2018 ESA Annual Meeting (August 5 -- 10)

COS 115-8 - Predicting ecosystem roles without a priori information: Inferences about fishes in coastal mosaics

Thursday, August 9, 2018: 4:00 PM
R07, New Orleans Ernest N. Morial Convention Center
Stephen Potts, Department of Biological Sciences, Louisiana State University, Baton Rouge, LA
Background/Question/Methods

Life histories, functional traits, and habit connectivity can explain and predict population and ecosystem dynamics. Ecological interpretations and ecosystem management decisions, however, are often limited by modeling approaches based on common species, those for which information about ecosystem roles are established. Rarer or less studied species often lack such information, and are typically ignored. Using fish species within estuarine-coastal mosaics of the northwest Gulf of Mexico, I propose a new method for predicting community and ecosystem dynamics without requiring a priori information for all species. I hypothesized that species with similar ecosystem dynamics should have similar and correlated population trends,, then used time-series correlation among species abundance trends (1985-2013) for 136 fish species, ranging from common to rare, using data from the Southeast Monitoring and Assessment Program in the Gulf of Mexico (SEAMAP-GOM).

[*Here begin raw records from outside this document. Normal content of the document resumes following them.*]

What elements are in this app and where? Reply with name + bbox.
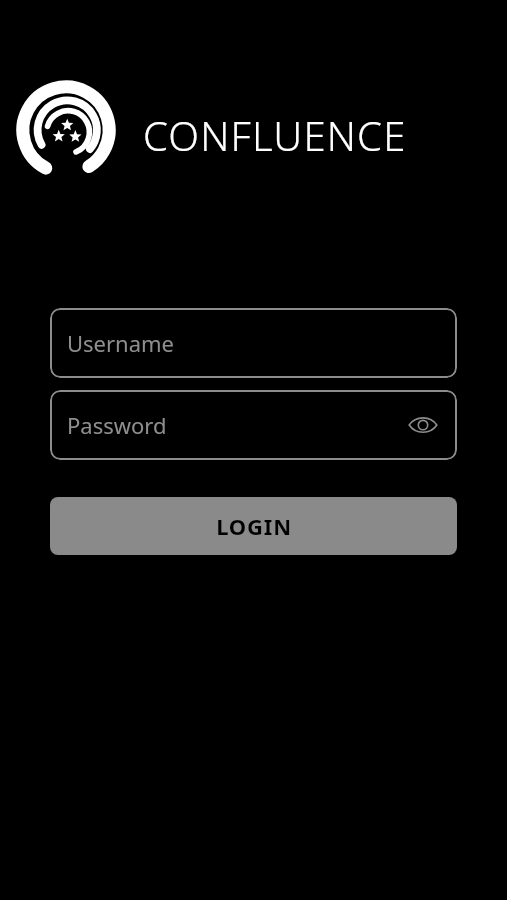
staticText: Password [67, 410, 167, 440]
staticText: Username [67, 328, 175, 358]
staticText: LOGIN [216, 511, 292, 541]
button[interactable]: Password [50, 390, 457, 460]
staticText: CONFLUENCE [143, 108, 407, 162]
button[interactable]: Show password [401, 403, 445, 447]
button[interactable]: Username [50, 308, 457, 378]
button[interactable]: LOGIN [50, 497, 457, 555]
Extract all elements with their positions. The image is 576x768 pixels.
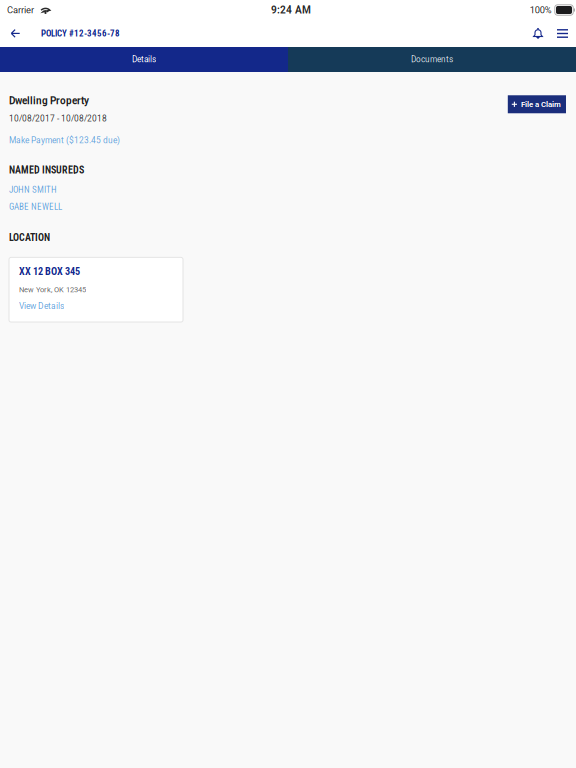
button[interactable]: Back — [2, 20, 29, 47]
button[interactable]: Notifications — [524, 20, 552, 47]
button[interactable]: POLICY #12-3456-78 — [29, 20, 126, 47]
staticText: GABE NEWELL — [9, 201, 62, 212]
button[interactable]: GABE NEWELL — [9, 201, 62, 212]
button[interactable]: Details — [0, 47, 288, 72]
staticText: New York, OK 12345 — [19, 285, 86, 294]
button[interactable]: XX 12 BOX 345 — [9, 257, 183, 322]
button[interactable]: Make Payment ($123.45 due) — [9, 136, 120, 145]
staticText: Carrier — [7, 4, 34, 15]
staticText: 10/08/2017 - 10/08/2018 — [9, 114, 107, 124]
staticText: JOHN SMITH — [9, 184, 57, 195]
button[interactable]: JOHN SMITH — [9, 184, 57, 195]
staticText: XX 12 BOX 345 — [19, 265, 80, 277]
staticText: 100% — [530, 4, 552, 15]
staticText: 9:24 AM — [271, 4, 311, 16]
staticText: LOCATION — [9, 232, 50, 243]
staticText: Make Payment ($123.45 due) — [9, 136, 120, 145]
staticText: NAMED INSUREDS — [9, 164, 84, 176]
button[interactable]: Menu — [552, 20, 573, 47]
staticText: File a Claim — [521, 100, 561, 109]
staticText: Details — [132, 55, 156, 64]
button[interactable]: Documents — [288, 47, 576, 72]
staticText: View Details — [19, 301, 64, 311]
button[interactable]: File a Claim — [508, 95, 566, 113]
staticText: POLICY #12-3456-78 — [41, 28, 120, 39]
staticText: Dwelling Property — [9, 95, 89, 107]
staticText: Documents — [411, 55, 453, 64]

Here, I present and interpret classifications from post hoc ordination on the resulting covariances to infer roles and traits regardless of a priori knowledge.

Results/Conclusions

Traits known predominantly for common species provided information that generated predictions about rare species. Post-hoc ordination on covariation among fish species suggests that information about ecosystem roles lacking for many species may be inferable without need for a priori classification or information. Non-metric multidimensional scaling (NMDS) discriminated among life history traits such as adult size and reproductive effort, as well as schooling behavior and estuarine use. Trait classification and gradients included phylogenetic correlations but distinguished differently adapted close-relatives. Classifications for species with known traits were highly consistent. I propose that: 1) within-group classifications for rare species are robust and imply shared traits; 2) ecological predictions and ecosystem-based management decisions are possible using these inferences to fill gaps in existing knowledge; and 3) predictions can be directly tested as ongoing research on these species provides new information.